J Dominé Clémentine C, Braun Lukas, Fitzgerald James E, Saxe Andrew M
Gatsby Computational Neuroscience Unit, University College London, London, United Kingdom.
Department of Experimental Psychology, University of Oxford, Oxford, United Kingdom.
J Stat Mech. 2023 Nov 1;2023(11):114004. doi: 10.1088/1742-5468/ad01b8. Epub 2023 Nov 15.
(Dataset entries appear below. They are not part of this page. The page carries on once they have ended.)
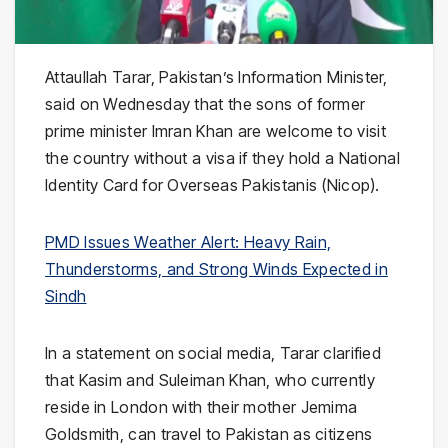
Attaullah Tarar
, Pakistan’s Information Minister,
said on Wednesday that the sons of former
prime minister
Imran Khan
are welcome to visit
the country without a visa if they hold a National
Identity Card for Overseas Pakistanis (Nicop).
PMD Issues Weather Alert: Heavy Rain,
Thunderstorms, and Strong Winds Expected in
Sindh
In a statement on social media, Tarar clarified
that Kasim and Suleiman Khan, who currently
reside in
London
with their mother
Jemima
Goldsmith
, can travel to Pakistan as citizens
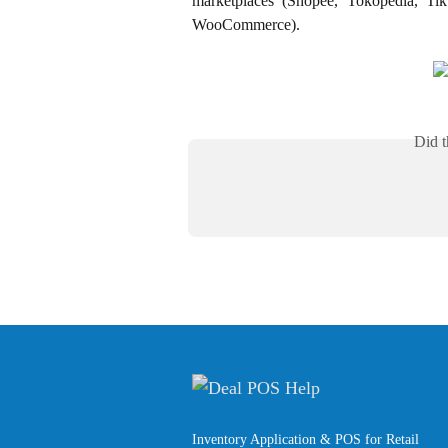
marketplaces (Shopee, Tokopedia, Ti
WooCommerce).
Did t
Inventory Application & POS for Retail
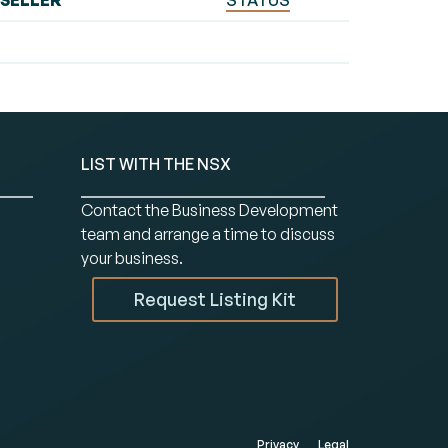
SELLER
STATUS
LIST WITH THE NSX
Contact the Business Development
team and arrange a time to discuss
your business.
Request Listing Kit
Privacy
Legal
Learning in deep neural networks is known to depend critically on the knowledge embedded in the initial network weights. However, few theoretical results have precisely linked prior knowledge to learning dynamics. Here we derive exact solutions to the dynamics of learning with rich prior knowledge in deep linear networks by generalising Fukumizu's matrix Riccati solution (Fukumizu 1998 1E-03). We obtain explicit expressions for the evolving network function, hidden representational similarity, and neural tangent kernel over training for a broad class of initialisations and tasks. The expressions reveal a class of task-independent initialisations that radically alter learning dynamics from slow non-linear dynamics to fast exponential trajectories while converging to a global optimum with identical representational similarity, dissociating learning trajectories from the structure of initial internal representations. We characterise how network weights dynamically align with task structure, rigorously justifying why previous solutions successfully described learning from small initial weights without incorporating their fine-scale structure. Finally, we discuss the implications of these findings for continual learning, reversal learning and learning of structured knowledge. Taken together, our results provide a mathematical toolkit for understanding the impact of prior knowledge on deep learning.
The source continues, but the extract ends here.